Electrical – Conduit Underground – Ways for tunneling under obstructions

electricalnecunderground

I'm running into a situation where it's increasingly difficult to bury this PVC underground 18" in some spots due to massive tree roots. Changing directions and/or destroying the roots isn't an option. The isolated roots are easy enough to tunnel under but there are root 'clusters' that are close together are the hard part. I did bore a hole in those roots about 9" deep and wanted to use rigid metal conduit, however the size I need to use (1.25") makes it difficult to source (rent, not purchase) a conduit bender capable of bending this size.

I read in the NEC table 300.5 that PVC is under 2" of 'concrete or equivalent' than it can be as close as 12" from grade. My question is: What is 'equivalent'?

Also, I tried the 'pressure water' method for tunneling, it got real messy real fast and my pipe didn't stay level, probably doing it wrong.

Looking at a few tools such as Borit as a next resort (something cheaper is ideal b/c I'll probably only use it once and I never quite get around to reselling a tool), and calling someone to finish this short portion of trench as a final resort. If anyone can offer insight as to either finishing this trench at 18", or having the PVC above that with 2" concrete (or equivalent?)

Also, one idea I just had is running the PVC and forming concrete outside the trench, and dropping it in the trench after it's hardened, hopefully that makes sense.

Update

Tomorrow (Weather contingent) I will try shop vac'ing around the roots, OP's yard in that video appears to have some root clusters and it looks like he did an excellent job getting the dirt from around them. Patience I have, money I don't.

The difficult can be done right away, the impossible takes a little longer.

Best Answer

300.5 also specs 4" of concrete allows 0" cover (other than the 4" concrete) if it's wide enough (6" sideways from the conduit each way.) I believe that "equivalent" would allow things like concrete pavers or bricks as well as poured-in-place concrete for in-trench conduit cover.

Not sure how you approached "pressure water" boring - I'd use a section of the conduit size you want to run, or larger, with a section of smaller pipe inside it to run the water in - waste-water and dirt comes out the space between the two pipes, and the larger outer pipe directs the "drilling" - but roots and stones will stop that method, and it's not good for corners.

For tools you only need once, remember rental. But sometimes rental costs as much as having someone come do it.
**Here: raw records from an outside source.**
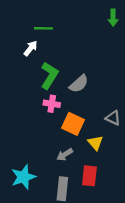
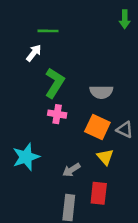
gray semicircle: (79, 84) -> (101, 92), moved, turned 42
orange square: (73, 124) -> (97, 127), moved
cyan star: (23, 177) -> (26, 157), moved

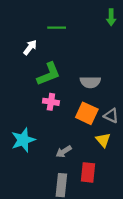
green line: (48, 31) -> (57, 28), moved
green L-shape: (55, 83) -> (49, 74), turned 36
yellow triangle: (105, 157) -> (103, 140), moved

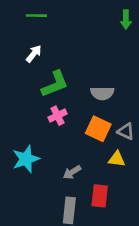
green line: (57, 28) -> (36, 16), moved
pink cross: (51, 102) -> (57, 116), turned -35
yellow triangle: (103, 140) -> (117, 159), turned -42

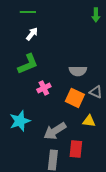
white arrow: (34, 54) -> (32, 34), moved
green L-shape: (55, 84) -> (28, 64), moved
gray triangle: (126, 131) -> (96, 92), moved
gray arrow: (72, 172) -> (55, 131), size x1.6

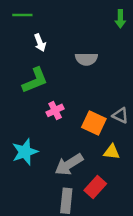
green line: (28, 12) -> (22, 15), moved
white arrow: (32, 34) -> (40, 43), turned 120
gray semicircle: (78, 71) -> (86, 59), moved
red rectangle: (76, 149) -> (95, 187), turned 36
I can't imagine how you'd envision pouring concrete separate from the trench to be in any way easier or more effective than pouring it in the trench. I can only see that as a complication that makes everything more difficult. Backfill and compact level with the top of the conduit, shape the trench to be wide enough for how deep the conduit is buried, pour the concrete - nothing easier than that if you have to use concrete cover.